Sweetbreads with artickokes

A soaked, but un-demembraned sweetbread. Presumably, the pancreas.

By Cookbad

Jacques Pepin calls sweetbreads the choicest of offals. Offal is what Bourdain calls, the Nasty bits. Sweetbreads are, in some cases, the thymus gland but more desirable are the pancreas.

I've had sweetbreads before and thought that they were delicious and have been meaning to try to make them for a really long time. I also just recently finally found a butcher in Los Angeles that doesn't snicker and say, "We don't have that!" When I ask for Pork Butt. So, here's to you, Bob's Market. May your butchers always get excited when I order non-standard cuts of meat.

I over thought this one. I read and read and read about it while it languished in the fridge. I settled on a recipe for the exceedingly comprehensive The Silver Spoon, but used Jacques Pepin's method of preparation, which added 24 hours to the process.

This the the abridged version of his method of prep. :
1. Soak in cold water for a few hours.
2. Put in a pan, cover with cold water and bring to a boil for 2 minutes.
3. Shock it in ice water.
4. Pull of all rubbery or sinew pieces that adhere to the meat
5. Wrap sweetbread in a clean dry cotton cloth, place on a cookie sheet, place a cookie sheet on top of the sweetbread and then place 5-7 lb. of books or whatever on top of the cookie sheet to press the sweetbreads.
6. Press overnight.


Arg.
The goal here being to remove any and all trace of pink.

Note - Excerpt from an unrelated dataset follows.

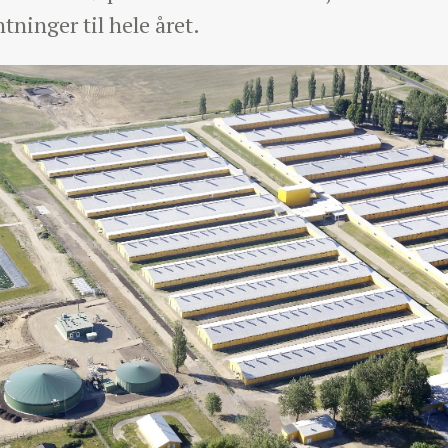
tninger til hele året.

Later I told my sister (a classically trained chef) about this method and she said the pressing was a waste of time. Boo.

I'm taking her work over Pepin's because it is easier.

Still, the soaking and the pulling off of all rubbery stuff is most certainly not a waste of time if you want it not to be gross.

Here is the basic recipe from The Silver Spoon:
1 tbsp. butter
1 lb. 2 oz. sweetbreads soaked and drained.
3.5 oz. prosciutto (my spell check wanted to change this to prostitute), cut into strips
3.25 cups dry white wine
salt and pepper

Parboil sweetbreads for 5-6 minutes, drain, cool, remove membrane and chop. Heat butter and bacon in a skillet, add sweetbreads, season with salt and pepper and cook for 10 minutes. Sprinkle with white wine and cook until liquid is eveaporated.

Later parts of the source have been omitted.